Arbequina olive trees
And these, for $15 each are probably the best deals...they are two Arbequina Olive trees!  I've seen this size for $60 and up in catalogs.  We got two for $30!  We already have one, in a container, that was in our backyard at the house in town before we moved.  We took it to the farm and it's growing out there, though contained in a large clay pot.  As with the others, we did our research and this is the variety grown in our part of Texas.  

With the other trees, they will be planted in our orchard area...for the olives I need to do some research.  They can live hundreds of years, want to make sure they are in the right spot, ha!!  Seriously though, we do need to think ahead.  I think they would be better together, but I'm still trying to keep all the trees closer to the house and water.  Who knows, maybe three olive trees will give us our own olive oil someday.

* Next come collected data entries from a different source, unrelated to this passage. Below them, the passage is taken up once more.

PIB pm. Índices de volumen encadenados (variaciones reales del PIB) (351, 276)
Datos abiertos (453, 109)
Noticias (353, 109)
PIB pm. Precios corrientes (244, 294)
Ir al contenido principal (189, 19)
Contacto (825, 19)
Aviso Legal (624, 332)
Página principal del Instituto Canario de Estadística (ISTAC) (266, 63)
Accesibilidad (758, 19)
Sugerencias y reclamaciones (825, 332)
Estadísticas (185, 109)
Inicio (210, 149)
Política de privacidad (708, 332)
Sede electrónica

A few down, still a few more to go!
Go fruit trees!

6 comments:

Colleen said...

You are so lucky in finding and getting the best buys like this compared to anyone I know.
Great buy on the trees but do be careful of the citrus trees as they Do Not like freezing temperatures. I have a dwarf Meyer Lemon in container so when it starts to get cold I can bring it inside so that it doesn't get frost bitten or freeze and end up dying.
You might want to think ahead and have something prepared to wrap around your citrus trees if temperatures get too cold in your are during the winter months.

jaz@octoberfarm said...

great deal and the best time of year to buy and plant trees. i have the same olives but this year i got no fruit. we have had so little rain i am surprised we got anything.we had 100% chance of rain today and we got about 2 drops. i give up!

anne marie in philly said...

I don't know how you always manage to be in the right spot at the right time, but...

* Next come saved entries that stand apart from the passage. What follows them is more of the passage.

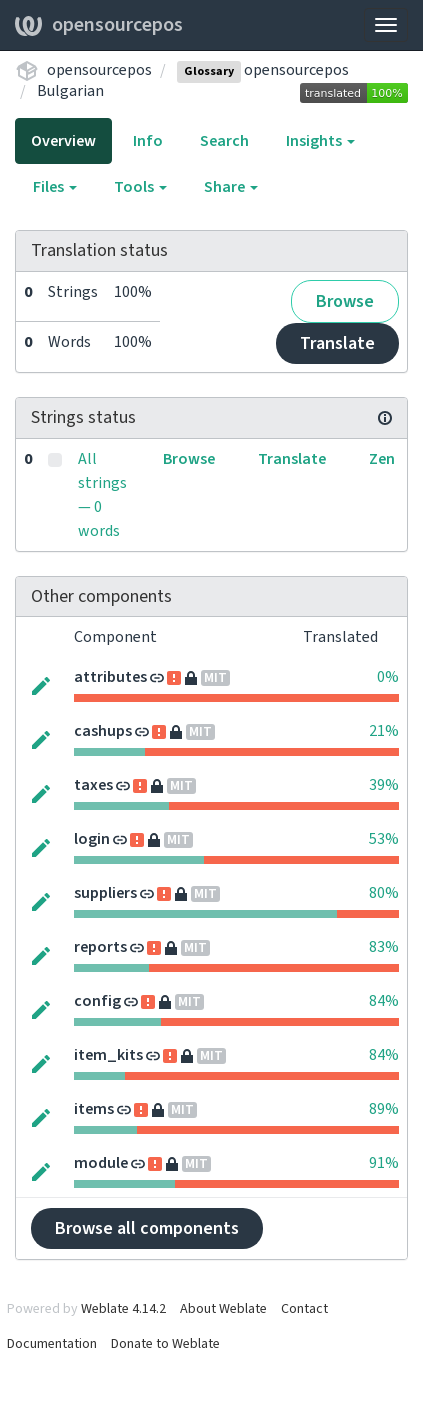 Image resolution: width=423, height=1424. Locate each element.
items (94, 1109)
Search (224, 141)
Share (231, 187)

I thought of you this morning when I read the news about the shooter and I hoped you were not one of the victims.

Texas Rose said...

LOVE the fruit trees you bought - and that price! I would really like to have an olive tree - and you got yours for $15, wow!
Your citrus trees should be fine in this area. I live about an hour south of you and have had citrus for about 15 years. For the first few years, I do protect their trunks in winter with mulch piled up around it. Then move the mulch away from the trunk in spring.

Alison said...

Seda Bolsa Orchards??

T said...

Great deal! We live on our farm of 180 acres between Houston and austin and have 2 satsuma trees and 3 blueberry bushes we bought locally. We have pear and lemon trees too but they aren't near the house and I'm not sure how they are doing this year. Love following your farm adventures!